We don't have geo-modding where you are carving your way through, but we have destructible organic elements, and a lot of these will tie into landslides, and uncovering secrets, and things that will play into the dynamic world as well.

It's almost easier to feel like you have more destruction when you're in this open plane and you can only level buildings. When you are inside and there's suddenly something that you can't destroy, it suddenly brings it back to being a game again -- you know what I mean?

CG: Yeah, absolutely. These are a lot of the things we had to think about. "How do we train the player? What's acceptable or not? What feels like a good payoff versus something that feels like cheating in the experience?" We have to think a lot about that and how we lay out levels.

Do you do decal damage on indestructible cave walls and things like that? What do you do there?

CG: Yeah, we have decal damage, exactly. Little scorch marks and things like that, and dust debris that comes flying off of it.

The ability to create stuff in the game makes the universe feel a bit more fantastical than before. That obviously changes the game tonally and in terms of gameplay. Can you just go through the thought process on that?

CG: Yeah, so the Nano Forge actually had repair functionality in Red Faction: Guerilla. It was only in the multiplayer. What we said is, "That was a lot of fun." We got a lot of feedback from people saying repair is fun, people want to do that, how do we bring that into the single player experience?

It is part of the history of the game and the lineage... If you follow the story of the games, it was a highly sought-after technology from Red Faction: Guerilla. The EDF wanted it, the Marauders wanted it, and they were coming after the main character to try to take it. Through generation by generation, this has stuck with the Masons, and this was handed down to the current character, Darius.

Darius has his dad's genes, he's kind of the MacGyver sort of fellow, he's smart, he's fast, he's athletic. He, by trade, is a miner as well, and an ex-member of the Red Faction army, and what he has done for his own trade is he has unlocked more functionality of the Nano Forge.

What we are showing today is the repair functionality. What it does is it repairs anything man-made that can be destroyed. You can use this from anything from fixing a bridge that got blown up to repairing a building so you can use it as magnet gun ammo. It is using the nanite technology that existed and we are expanding upon it.

Lately there was an image that someone stitched together of a lot of recent main characters in video games, I don't know if you saw that.

CG: I did see that.

What do you think of the bald, scruffy space marine phenomenon?

CG: (laughs) It is what it is. If you look at him from the neck down, there are clear differences on our character to that one. In fact, one of the things that was concerning early on was our very first stills had a guy in a tank top and a bald head, you can imagine the stereotypes and analogies drawn to that, and we were looking at that as kind of funny because we have four outfit changes throughout the game.

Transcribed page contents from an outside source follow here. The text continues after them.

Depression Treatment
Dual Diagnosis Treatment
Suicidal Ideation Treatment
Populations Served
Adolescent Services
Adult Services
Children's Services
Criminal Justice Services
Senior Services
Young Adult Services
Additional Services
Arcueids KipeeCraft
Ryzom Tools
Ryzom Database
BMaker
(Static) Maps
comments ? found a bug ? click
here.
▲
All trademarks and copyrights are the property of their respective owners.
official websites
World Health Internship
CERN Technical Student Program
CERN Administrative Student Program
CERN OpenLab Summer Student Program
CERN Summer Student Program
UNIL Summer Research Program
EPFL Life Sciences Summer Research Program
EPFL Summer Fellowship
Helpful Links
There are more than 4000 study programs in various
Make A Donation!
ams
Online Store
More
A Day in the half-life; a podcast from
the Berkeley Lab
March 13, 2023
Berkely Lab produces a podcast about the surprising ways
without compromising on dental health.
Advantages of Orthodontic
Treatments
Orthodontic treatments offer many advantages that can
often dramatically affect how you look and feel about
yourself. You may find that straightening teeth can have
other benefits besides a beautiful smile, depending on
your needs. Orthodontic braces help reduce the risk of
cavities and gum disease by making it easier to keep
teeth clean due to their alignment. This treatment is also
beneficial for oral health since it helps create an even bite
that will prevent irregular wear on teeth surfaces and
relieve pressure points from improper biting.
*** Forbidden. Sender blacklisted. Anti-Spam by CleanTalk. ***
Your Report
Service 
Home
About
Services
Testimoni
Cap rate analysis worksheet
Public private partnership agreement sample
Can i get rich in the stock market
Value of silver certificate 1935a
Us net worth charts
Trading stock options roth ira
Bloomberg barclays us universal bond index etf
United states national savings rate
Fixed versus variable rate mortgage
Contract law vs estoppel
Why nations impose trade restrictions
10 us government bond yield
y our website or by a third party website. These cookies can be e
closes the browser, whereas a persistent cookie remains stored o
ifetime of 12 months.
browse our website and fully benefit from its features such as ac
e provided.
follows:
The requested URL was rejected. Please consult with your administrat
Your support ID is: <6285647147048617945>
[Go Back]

In fact, our player goes under distress, you'll notice decals on his face from damage, and he'll slowly wear out. He starts out in a military outfit, he then progresses through the surface outfit that's in the mission now, and then he's only in the tank top version at the end of the game when he's in the hot areas of lava. When you see it as a full progression, you realize it's logical, but when you see the image of the bald guy in the tank top you can't help but compare it to other stuff.

Right now, if your engine has trouble with alpha, or hair, or something like that, you'd rather not do it at all than to do it and call out attention. I'm not saying -- we can do alpha, and everything -- but I wasn't comfortable with the look we were going to have in there, so I'd rather not have it at all, and play into other things.

I'm surprised. I always considered it a choice rather than a constraint.

CG: I'll be honest with you, if I had a way to get good looking hair that sorted properly and didn't alias, and could dynamically move around as the player turned his head, so it wouldn't look like a helmet of hair, I'm all for it. But I'm not prepared to design something that's going to look bad.